Lo cierto es que yo tengo pocos amigos. Puedo deletrear cada uno de sus nombres sin cansarme. No presumo de ello. Ojalá en el camino de la vida aparecieran muchos más. Ojalá alguno me esté leyendo ahora. Pero esos pocos de los que me enorgullezco han estado en los mejores y peores de mis momentos, y sé que a una palabra mía correrían al teléfono o a casa, si les fuera posible, ante un pedido de auxilio.

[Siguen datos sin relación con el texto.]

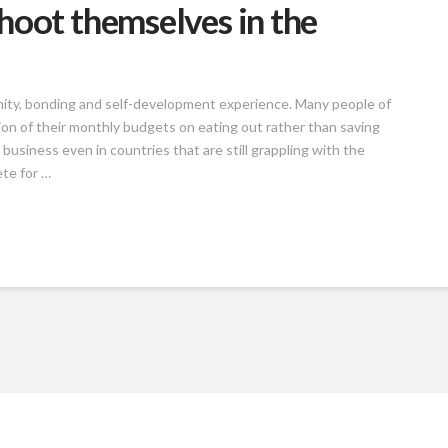
hoot themselves in the
munity, bonding and self-development experience. Many people of
ion of their monthly budgets on eating out rather than saving
 business even in countries that are still grappling with the
te for …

Estoy segura de que han reído conmigo, han celebrado cada triunfo sin un dejo de comparación, han cantado mi «feliz cumpleaños» cada vez que toca y tratan de no perderse casi nada de lo que escribo.

No han estado de acuerdo siempre, mas siempre lo han dicho. Y me quieren tal cual soy, porque esta y no otra es su amiga. Porque también me entrego sin mirar lo lejos que se encuentren o las situaciones que les rodeen. Me importa siempre la calidez y la sinceridad. Por esas razones, a esos pocos los quiero «a rabiar».

Mis amigos se están yendo, rezaba una canción popular entre mi círculo de tertuliantes periodistas en ciernes de la Universidad de Oriente. Los míos no, por suerte. Los míos están creciendo. Les ha dado por parir, por hacerse másteres, doctores; por cumplir misión (bueno, esos se han ido por un tiempo); por ser jefes, médicos, diplomáticos y hasta vendedores de discos… Todos crecen, hasta los más viejos. Y yo me alegro por ellos.

De niña nunca pensé que los amigos envejecieran. Y sí caducan. Algunos hasta mueren sin morir. Se van, simplemente se van. Aunque los veamos todos los días, ya no están. Es como dice José Jorge, uno de mis amigos más pequeños (cuatro años apenas): son como «fantasmas sin poderes».

Por eso, agárrese fuerte a sus amigos. Escríbales, pregúnteles, visítelos, apapáchelos cuando lo necesiten. No se les escape ni los deje escapar, si de verdad son verdaderos.